Goals
Test snaphots harvesting in detail and subsequent follow-up harvesting
Prerequisites
None special.
Procedure
Prepare Installation
On test@kb-prod-udv-001.kb.dk:export TESTX=TEST2
export PORT=807?
export MAILRECEIVERS=foo@bar.dk
stop_test.sh
cleanup_all_test.sh
prepare_test.sh deploy_config_dedup_disabled.xml
install_test.sh
start_test.sh
Check Domain Statistics
Go to the GUI and
- Check that the installation has initially 17 domains loaded
- Check that you can search for domains by name or wildcard
- Check that you can create a new domain
- Add a new configuration to an existing domain. Confirm that it is listed in the domain definition.
- Add to a domain the list of crawlertraps at http://kb-prod-udv-001.kb.dk/cvsweb/cvsweb.cgi/~checkout~/projects/webarkivering/documents/internal/crawlertrapsCollection.txt?rev=1.1;content-type=text/plain . There should be no errors.
Global Crawler Traps
- Download the file http://kb-prod-udv-001.kb.dk/cvsweb/cvsweb.cgi/~checkout~/projects/webarkivering/documents/internal/crawlertrapsCollection.txt?rev=1.1;content-type=text/plain and upload it as a global-crawler-trap list.
- Download the list again from the GUI and compare it with original list. If necessary use "sort -u" to remove any duplicates and ensure that the two versions are ordered identically.
Update Byte Limits
Update the "Maximum number of bytes" for the defaultconfig for six domains as follows:
kb.dk | 100000 |
---|---|
statsbiblioteket.dk | 100001 |
netarkivet.dk | 100002 |
dbc.dk | 100003 |
bs.dk | 100004 |
sulnudu.dk | 100005 |
Add Alias Domain
- Using the GUI, set netarkivet.dk to be an alias of kb.dk. Confirm that it is listed on the "Alias Summary" page.
- Now try to make dbc.dk an alias of netarkivet.dk. This should fail because chains of aliases are not allowed.
Start a Snapshot Harvest
- Create and activate a snapshot harvest with a "Max number of bytes per domain" of 1000000.
- Wait until HarvestJobManager on the Status page shows that jobs have been created for the harvest.
Check that Alias Domain is not Harvested
For each job generated, check that netarkivet.dk is not included in the domains harvested.

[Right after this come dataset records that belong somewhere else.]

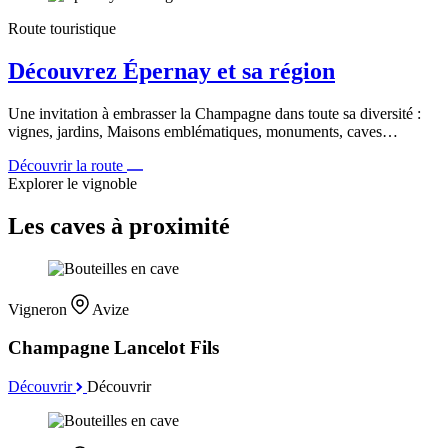
Route touristique
Découvrez Épernay et sa région
Une invitation à embrasser la Champagne dans toute sa diversité :
vignes, jardins, Maisons emblématiques, monuments, caves…
Découvrir la route
Explorer le vignoble
Les caves à proximité
Vigneron
Avize
Champagne Lancelot Fils
Découvrir
Découvrir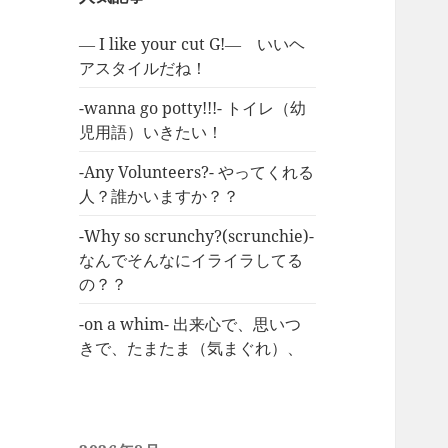
― I like your cut G!― いいヘ
アスタイルだね！
-wanna go potty!!!- トイレ（幼
児用語）いきたい！
-Any Volunteers?- やってくれる
人？誰かいますか？？
-Why so scrunchy?(scrunchie)-
なんでそんなにイライラしてる
の？？
-on a whim- 出来心で、思いつ
きで、たまたま（気まぐれ）、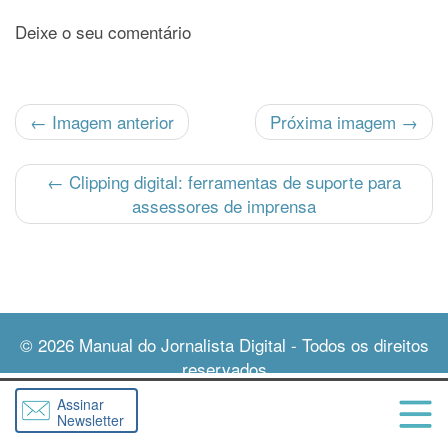
Deixe o seu comentário
← Imagem anterior
Próxima imagem →
←
Clipping digital: ferramentas de suporte para
assessores de imprensa
© 2026
Manual do Jornalista Digital
- Todos os direitos
reservados
Assinar
Newsletter
Abri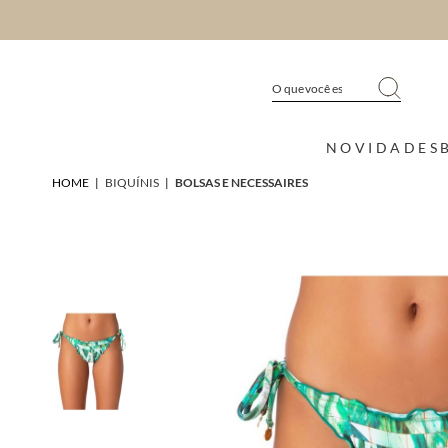
NOVIDADES
HOME
|
BIQUÍNIS
|
BOLSAS E NECESSAIRES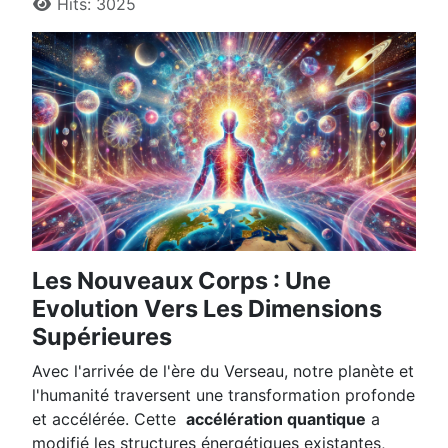
Hits: 3025
Les Nouveaux Corps : Une
Evolution Vers Les Dimensions
Supérieures
Avec l'arrivée de l'ère du Verseau, notre planète et
l'humanité traversent une transformation profonde
et accélérée. Cette
accélération quantique
a
modifié les structures énergétiques existantes,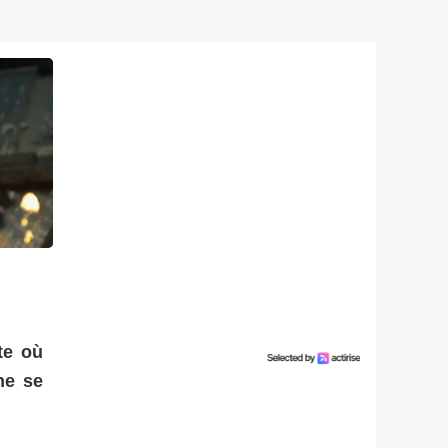
te où
ne se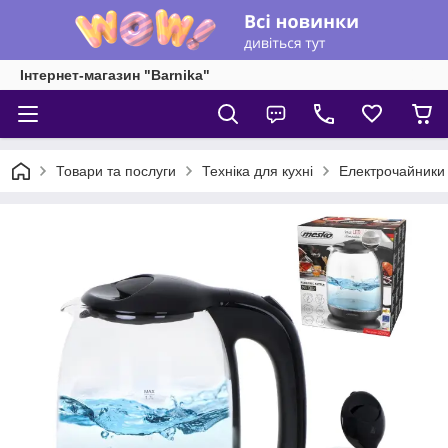
Інтернет-магазин "Barnika"
Товари та послуги
Техніка для кухні
Електрочайники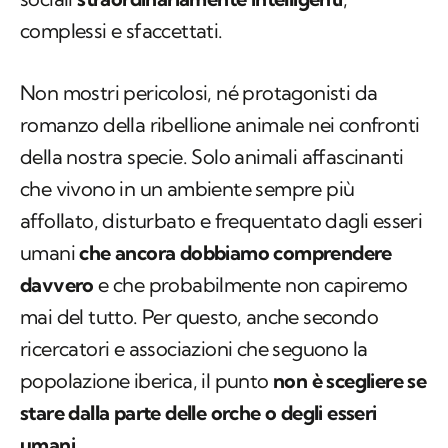
complessi e sfaccettati.
Non mostri pericolosi, né protagonisti da
romanzo della ribellione animale nei confronti
della nostra specie. Solo animali affascinanti
che vivono in un ambiente sempre più
affollato, disturbato e frequentato dagli esseri
umani
che ancora dobbiamo comprendere
davvero
e che probabilmente non capiremo
mai del tutto. Per questo, anche secondo
ricercatori e associazioni che seguono la
popolazione iberica, il punto
non è scegliere se
stare dalla parte delle orche o degli esseri
umani
.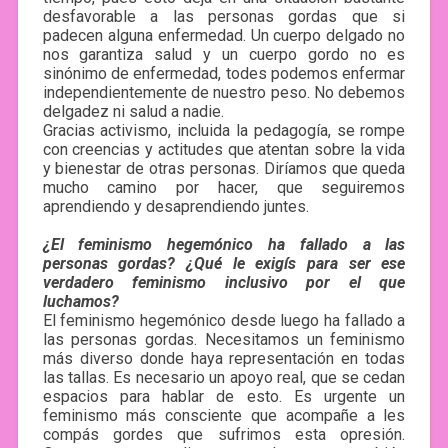
desfavorable a las personas gordas que si
padecen alguna enfermedad. Un cuerpo delgado no
nos garantiza salud y un cuerpo gordo no es
sinónimo de enfermedad, todes podemos enfermar
independientemente de nuestro peso. No debemos
delgadez ni salud a nadie.
Gracias activismo, incluida la pedagogía, se rompe
con creencias y actitudes que atentan sobre la vida
y bienestar de otras personas. Diríamos que queda
mucho camino por hacer, que seguiremos
aprendiendo y desaprendiendo juntes.
¿El feminismo hegemónico ha fallado a las
personas gordas? ¿Qué le exigís para ser ese
verdadero feminismo inclusivo por el que
luchamos?
El feminismo hegemónico desde luego ha fallado a
las personas gordas. Necesitamos un feminismo
más diverso donde haya representación en todas
las tallas. Es necesario un apoyo real, que se cedan
espacios para hablar de esto. Es urgente un
feminismo más consciente que acompañe a les
compás gordes que sufrimos esta opresión.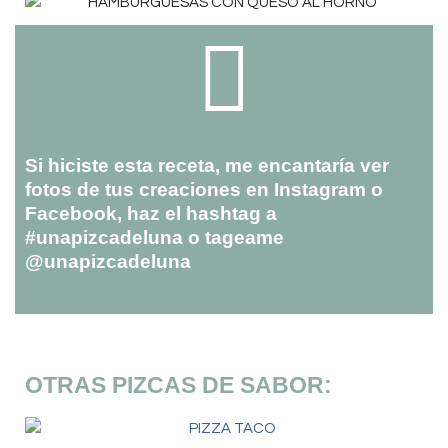
Si hiciste esta receta, me encantaría ver
fotos de tus creaciones en Instagram o
Facebook, haz el hashtag a
#unapizcadeluna o tageame
@unapizcadeluna
OTRAS PIZCAS DE SABOR: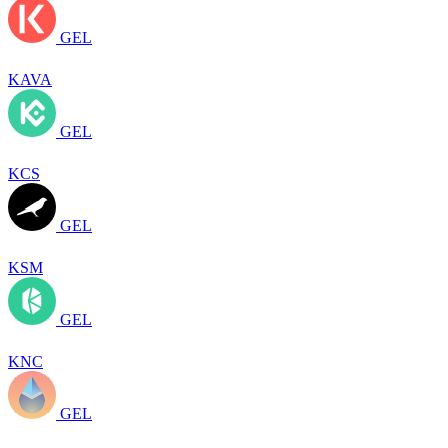
GEL
KAVA
GEL
KCS
GEL
KSM
GEL
KNC
GEL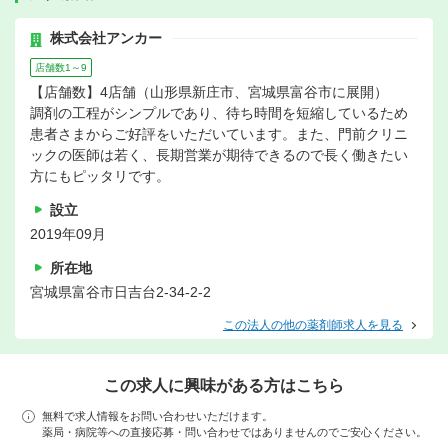
株式会社アンカー
店舗数1～9
【店舗数】4店舗（山形県新庄市、宮城県富谷市に展開）
調剤の工程がシンプルであり、待ち時間を短縮しているため
患者さまからご好評をいただいています。また、門前クリニ
ックの医師は若く、長期営業が期待できるので長く働きたい
方にもピッタリです。
設立
2019年09月
所在地
宮城県富谷市日吉台2-34-2-2
この法人の他の薬剤師求人を見る
この求人に興味がある方はこちら
無料で求人情報をお問い合わせいただけます。
薬局・病院等への直接応募・問い合わせではありませんのでご安心ください。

Check that Jobs Complete as Expected
Use the Harvest Status section of the GUI to monitor the jobs. When all jobs have finished, check each job in turn to see that the domains report their "Stopped due to" as follows:
bs.dk Domain Completed kum.dk Max Bytes limit reached oernhoej.dk Domain Completed drive-badmintonklub.dk Max Bytes limit reached sulnudu.dk Domain-config limit reached statsbiblioteket.dk Domain-config limit reached kb.dk Domain-config limit reached raeder.dk Max Bytes limit reached trinekc.dk Max Bytes limit reached kaarefc.dk Domain Completed kaareogtrine.dk Max Bytes limit reached dbc.dk Max Bytes limit reached olsen2.dk Domain Completed slothchristensen.dk Max Bytes limit reached pligtaflevering.dk Max Bytes limit reached trineogkaare.dk Max Bytes limit reached sy-jonna.dk Max Bytes limit reached
If any of these have a different reason, investigate to see if the new stop reason makes sense.